Exploration by Daniel Friedman, Halle Ritter, Orlando Torres & Kailin Xie.
Tech stack:
- Python
- Pandas
- Matplotlib
We wanted to look into MTA turnstile data and see patterns in ridership. We knew this would be a particularly challenging dataset to work with; there are many anomalies and issues with the physical turnstiles that caused the data to be much different than expected.
The data source for the initial data exploration was the MTA turnstile data available from http://web.mta.info/developers/turnstile.html . We drew data from October 2014 through October 2017, encompassing over 300 different subway stations initially with over 2000 turnstiles.

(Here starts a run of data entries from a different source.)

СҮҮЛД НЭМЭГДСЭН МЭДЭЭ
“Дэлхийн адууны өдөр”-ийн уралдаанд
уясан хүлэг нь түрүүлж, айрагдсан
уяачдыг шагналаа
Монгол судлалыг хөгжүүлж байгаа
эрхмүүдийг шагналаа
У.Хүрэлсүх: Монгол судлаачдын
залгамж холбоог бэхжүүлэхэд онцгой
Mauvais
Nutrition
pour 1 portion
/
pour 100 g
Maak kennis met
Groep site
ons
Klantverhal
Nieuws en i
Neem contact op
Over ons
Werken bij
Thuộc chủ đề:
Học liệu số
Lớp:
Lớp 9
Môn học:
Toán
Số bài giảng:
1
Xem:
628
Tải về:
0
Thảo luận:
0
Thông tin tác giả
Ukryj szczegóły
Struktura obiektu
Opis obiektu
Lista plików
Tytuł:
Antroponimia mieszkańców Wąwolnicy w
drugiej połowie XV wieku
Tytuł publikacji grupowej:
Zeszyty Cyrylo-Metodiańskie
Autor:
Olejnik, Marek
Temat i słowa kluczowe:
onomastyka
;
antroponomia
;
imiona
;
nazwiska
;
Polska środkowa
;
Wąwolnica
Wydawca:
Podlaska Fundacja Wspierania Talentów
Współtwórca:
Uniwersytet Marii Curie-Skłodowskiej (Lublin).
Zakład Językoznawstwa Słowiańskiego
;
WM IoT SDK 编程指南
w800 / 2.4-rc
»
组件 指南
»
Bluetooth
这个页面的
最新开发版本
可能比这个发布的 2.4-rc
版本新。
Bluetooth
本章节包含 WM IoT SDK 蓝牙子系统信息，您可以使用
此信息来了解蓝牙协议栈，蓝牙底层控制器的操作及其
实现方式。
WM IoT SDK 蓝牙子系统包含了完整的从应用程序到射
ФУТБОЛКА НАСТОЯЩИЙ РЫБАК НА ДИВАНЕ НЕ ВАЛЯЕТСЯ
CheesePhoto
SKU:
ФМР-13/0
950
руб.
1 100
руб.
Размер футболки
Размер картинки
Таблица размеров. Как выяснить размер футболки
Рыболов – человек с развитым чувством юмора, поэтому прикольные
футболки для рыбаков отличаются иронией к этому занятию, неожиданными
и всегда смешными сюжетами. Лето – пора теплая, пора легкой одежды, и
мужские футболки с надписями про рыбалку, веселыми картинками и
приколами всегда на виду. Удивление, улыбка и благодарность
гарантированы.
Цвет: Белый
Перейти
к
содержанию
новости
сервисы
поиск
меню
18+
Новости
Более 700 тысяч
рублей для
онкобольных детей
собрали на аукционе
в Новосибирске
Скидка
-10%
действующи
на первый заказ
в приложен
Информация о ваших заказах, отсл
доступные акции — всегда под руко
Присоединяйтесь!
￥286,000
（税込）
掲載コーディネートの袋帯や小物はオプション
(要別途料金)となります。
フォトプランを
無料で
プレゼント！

The initial format of the data reported subway entrances and exits as a running total over four-hour windows, per station, per day, per individual turnstile. We took five one-week slices of all the records - roughly equally spaced over 3 years. We turned the running total into a per-day total by turnstile, and then summed the turnstiles over each station. We then identified a few examples of stations with notable increasing or decreasing ridership trends, and presented them as time-series graphs. Only 189 stations for which data existed at all periods over our analysis are mentioned in our analysis.
Stations with Declining Ridership from October 2014 - October 2017
- Prospect Park
- Hoyt St.
- 79th St.
- 33rd St.
Stations with Increasing Ridership from October 2014 - October 2017
- Metropolitan Ave.
- Woodhaven Blvd.
- 36th St.
- 34th St. - Herald Sq.
While this was a fun data exploration, I don't think we'll be diving any deeper into this dataset.